米中「気球騒動」はどう転ぶのか…ロシア・ウクライナ戦争1年を前に世界が抱える「もう一つの危機」

アメリカ上空に侵入して撃墜された中国の「気球」を巡って、この2週間あまりというもの、アメリカと中国が、一触即発となった。ロシアによるウクライナ侵攻から24日で一年を迎える中、世界は固唾を呑んで「もう一つの危機」を見守った。
米中両国それぞれの思惑と今後の米中関係について、現代ビジネスコラムニストで中国ウオッチャーの近藤大介と、著名なアメリカウォッチャーでロールシャッハ・アドバイザリー代表取締役のジョセフ・クラフト氏が、徹底討論した。(撮影:西崎進也)

「気球騒動」アメリカ側のホンネに迫る

近藤: クラフトさんとは同世代ですが、いつも大変鋭いアメリカ分析に敬服しております。先日、岸田文雄内閣のある高官に話を聞いた際、「最近私が得たアメリカ情報によれば……」と、もったいを付けて話し出した。これは「クラフト情報」に違いないと、ピンときました(笑)。

クラフト: そんなことないと思いますよ(笑)。私は日本に根を生やして仕事していますので、多方面の方々と交流を持っています。いまはソニーやSBI FXトレードの社外取締役も務めています。

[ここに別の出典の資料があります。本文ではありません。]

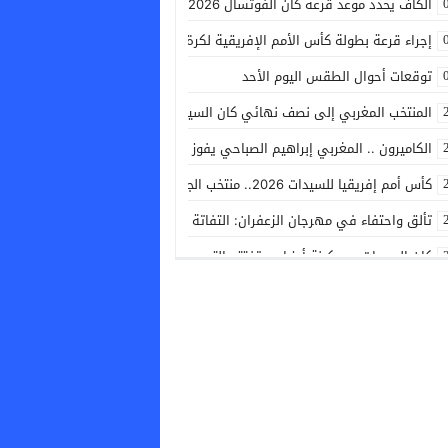
الكاف يحدد موعد قرعة كان الفوتسال 2026 بالمغرب
إجراء قرعة بطولة كأس الأمم الإفريقية لكرة القدم داخل القاعة (المغرب 2026)
توقعات أحوال الطقس اليوم الأحد
المنتخب المغربي إلى نصف نهائي كان السيدات ويضمن التأهل إلى مونديال 2027
الكاميرون .. المغربي إبراهيم الصباحي يفوز بالسباق الدولي للدراجات الجبلية “شا
كأس أمم إفريقيا للسيدات 2026.. منتخب الجزائر يتأهل إلى نصف النهائي بفوزه على نظيره الايفواري
تألق واحتفاء في مهرجان الزعفران: التفاتة مميزة لمحسن السرغيني وإشادة وا
كان السيدات .. سكينة أوزراوي تفتتح التسجيل للبؤات الأطلس أمام جنوب إفريقي
حموشي يؤشر على تعيينات جديدة في مناصب المسؤولية بمصالح الأمن الوطني
المنظمة العالمية للأرصاد الجوية تتوقع ارتفاع مخاطر الظواهر الجوية مع احتداد 
التشكيلة الرسمية للبؤات الأطلس أمام جنوب إفريقيا
العثور على جثث خمسة متسلقين فقدوا العام الماضي في النيبال
الدولي المغربي محمد بولديني يعود إلى البطولة البرتغالية من بوابة أكاديميك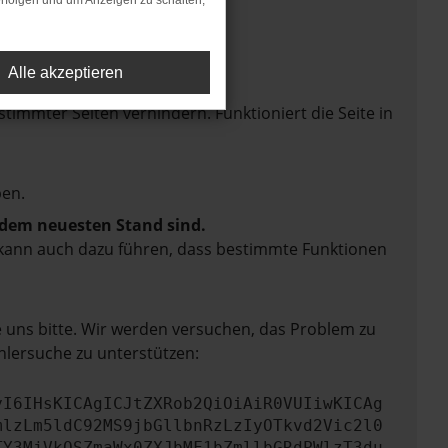
rfolgen und um Anzeigen zu schalten,
Alle akzeptieren
mmter Seiten verhindern. Funktioniert die Seite in
en.
f dem neuesten Stand sind.
rn kann auch dazu führen, dass bestimmte Funktionen
e uns bitte. Wir werden versuchen, das Problem zu
hlersuche zu unterstützen:
yI6IHsKICAgICJtZXRob2QiOiAiR0VUIiwKICAg
mlzLm5ldC92MS9jbGllbnRzLzIyOTkvd2Vic2l0
TY3MjVkOSZmaWx0ZXJbMF1bZmllbGRdPWlzT3du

近藤: クラフトさんは、たしか父親がアメリカ人で、母親が日本人ですよね。

クラフト: そうです。父が横須賀のアメリカ海軍基地に勤務していたので、日本生まれです。映画『三丁目の夕日』の世界で育ちました(笑)。中学はアメリカ、高校は日本、大学はUC Berkeleyです。

卒業後、モルガン・スタンレーに入社し、いくつかの会社を経て、2015年に自分の会社を立ち上げました。その間、ずっと東京に拠点を置いています。

近藤: クラフトさんのすごさは、何と言ってもアメリカの政治や安全保障の最新事情に裏打ちされた経済分析ですよね。一般に経済の専門家というのは、目先の統計データばかり追いかけている人が多い。ところがクラフトさんの場合、アメリカ政治と安全保障の日々の動向を押さえながら、地政学的に経済を見ていくから、非常に奥深い。

 

クラフト: ありがとうございます。「ファーウェイ排除」など昨今のアメリカの対中強硬政策は、日本のみならず世界経済に大きな影響を及ぼしています。日本の経営者は、アメリカの政治及び安全保障動向を注意深く見ていく必要があると思います。

近藤: そんな中で、今月に入って突如として起こった中国の「気球騒動」。今日はアメリカ側のホンネの部分を教えて下さい。